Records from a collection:
◆ ◆ ◆ ◆ ◆

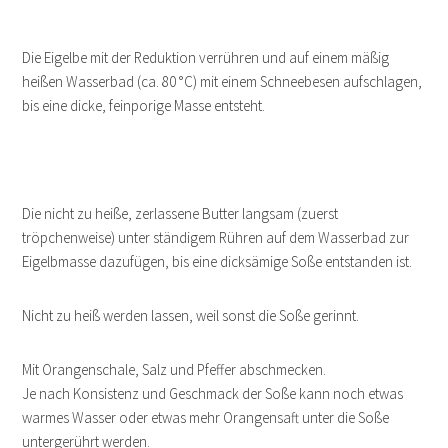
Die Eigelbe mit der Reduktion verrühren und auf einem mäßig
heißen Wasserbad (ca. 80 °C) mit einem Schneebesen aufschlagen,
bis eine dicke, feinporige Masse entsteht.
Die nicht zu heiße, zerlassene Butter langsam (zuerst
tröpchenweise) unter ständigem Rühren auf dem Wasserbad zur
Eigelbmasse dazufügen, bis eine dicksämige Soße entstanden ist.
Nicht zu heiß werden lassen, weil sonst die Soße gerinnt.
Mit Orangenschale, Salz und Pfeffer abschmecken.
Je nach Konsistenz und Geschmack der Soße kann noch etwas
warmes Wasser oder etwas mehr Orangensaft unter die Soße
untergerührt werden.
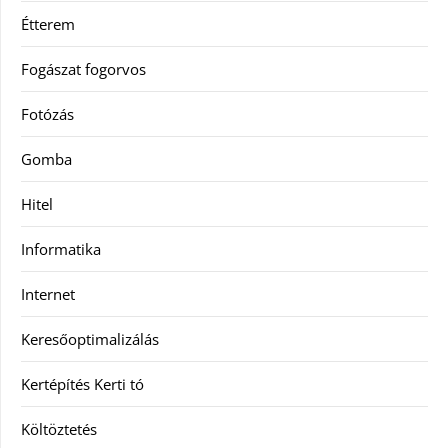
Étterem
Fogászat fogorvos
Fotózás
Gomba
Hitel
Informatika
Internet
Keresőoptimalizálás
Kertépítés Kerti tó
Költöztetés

◆ ◆ ◆ ◆ ◆

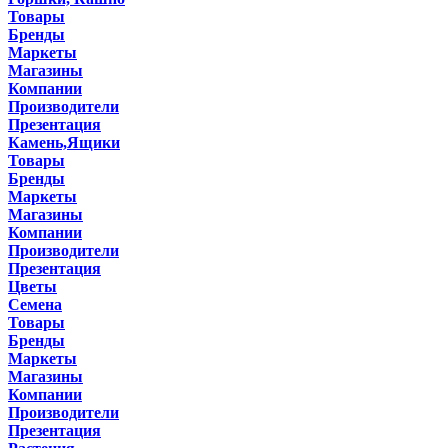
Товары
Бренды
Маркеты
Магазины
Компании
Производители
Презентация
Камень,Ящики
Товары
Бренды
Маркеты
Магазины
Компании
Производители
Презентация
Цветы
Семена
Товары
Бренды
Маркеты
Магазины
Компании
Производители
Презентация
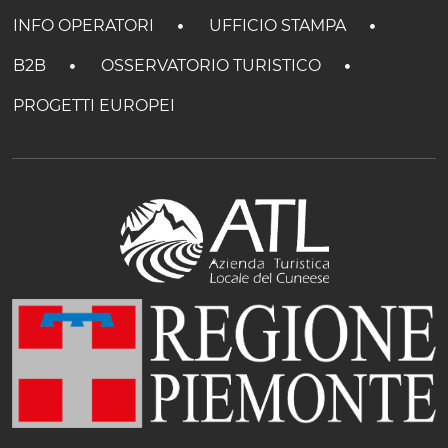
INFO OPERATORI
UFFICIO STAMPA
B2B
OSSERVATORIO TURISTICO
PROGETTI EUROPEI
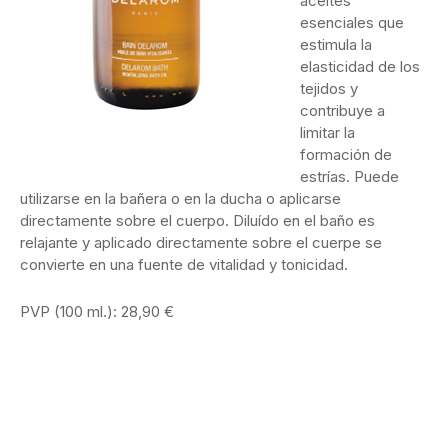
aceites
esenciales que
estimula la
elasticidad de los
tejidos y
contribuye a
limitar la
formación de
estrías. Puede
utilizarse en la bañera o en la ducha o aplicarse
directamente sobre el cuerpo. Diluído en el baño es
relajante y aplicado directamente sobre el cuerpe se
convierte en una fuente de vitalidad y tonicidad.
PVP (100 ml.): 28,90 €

◆ ◆ ◆ ◆ ◆

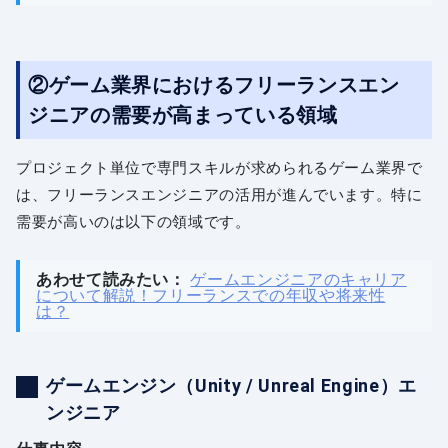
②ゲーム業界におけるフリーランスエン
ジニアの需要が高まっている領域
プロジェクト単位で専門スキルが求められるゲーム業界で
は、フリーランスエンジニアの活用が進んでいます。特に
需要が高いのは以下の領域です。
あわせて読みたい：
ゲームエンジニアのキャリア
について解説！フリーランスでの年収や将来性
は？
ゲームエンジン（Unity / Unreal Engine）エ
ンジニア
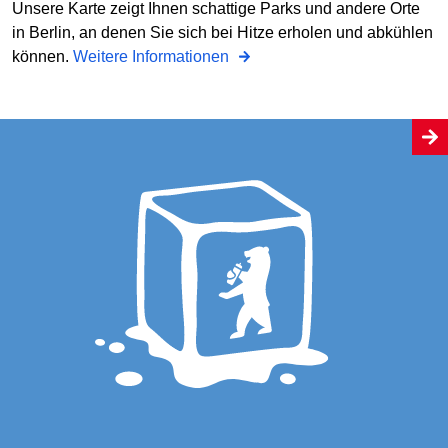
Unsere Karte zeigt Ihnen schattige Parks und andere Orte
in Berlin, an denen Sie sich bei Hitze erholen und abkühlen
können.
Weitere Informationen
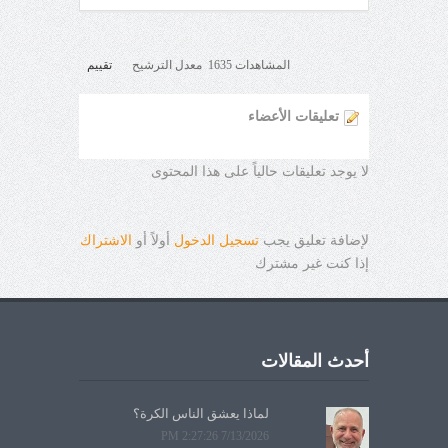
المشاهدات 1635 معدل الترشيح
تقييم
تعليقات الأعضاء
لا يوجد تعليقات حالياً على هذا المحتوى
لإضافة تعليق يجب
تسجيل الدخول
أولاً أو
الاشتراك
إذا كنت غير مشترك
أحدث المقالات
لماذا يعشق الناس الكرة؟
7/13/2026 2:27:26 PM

◆ ◆ ◆ ◆ ◆

(PROBLEM DESCRIPTION)
Although the records hold pictures, the copy must not; give again exactly the lines from the one with "プロジェクト単位で専門スキルが求められるゲーム業界で" through the one with "7/13/2026 2:27:26 PM".

(YOUR RESPONSE)
プロジェクト単位で専門スキルが求められるゲーム業界で
は、フリーランスエンジニアの活用が進んでいます。特に
需要が高いのは以下の領域です。
あわせて読みたい：
ゲームエンジニアのキャリア
について解説！フリーランスでの年収や将来性
は？
ゲームエンジン（Unity / Unreal Engine）エ
ンジニア
Unsere Karte zeigt Ihnen schattige Parks und andere Orte
in Berlin, an denen Sie sich bei Hitze erholen und abkühlen
können.
Weitere Informationen
المشاهدات 1635 معدل الترشيح
تقييم
تعليقات الأعضاء
لا يوجد تعليقات حالياً على هذا المحتوى
لإضافة تعليق يجب
تسجيل الدخول
أولاً أو
الاشتراك
إذا كنت غير مشترك
أحدث المقالات
لماذا يعشق الناس الكرة؟
7/13/2026 2:27:26 PM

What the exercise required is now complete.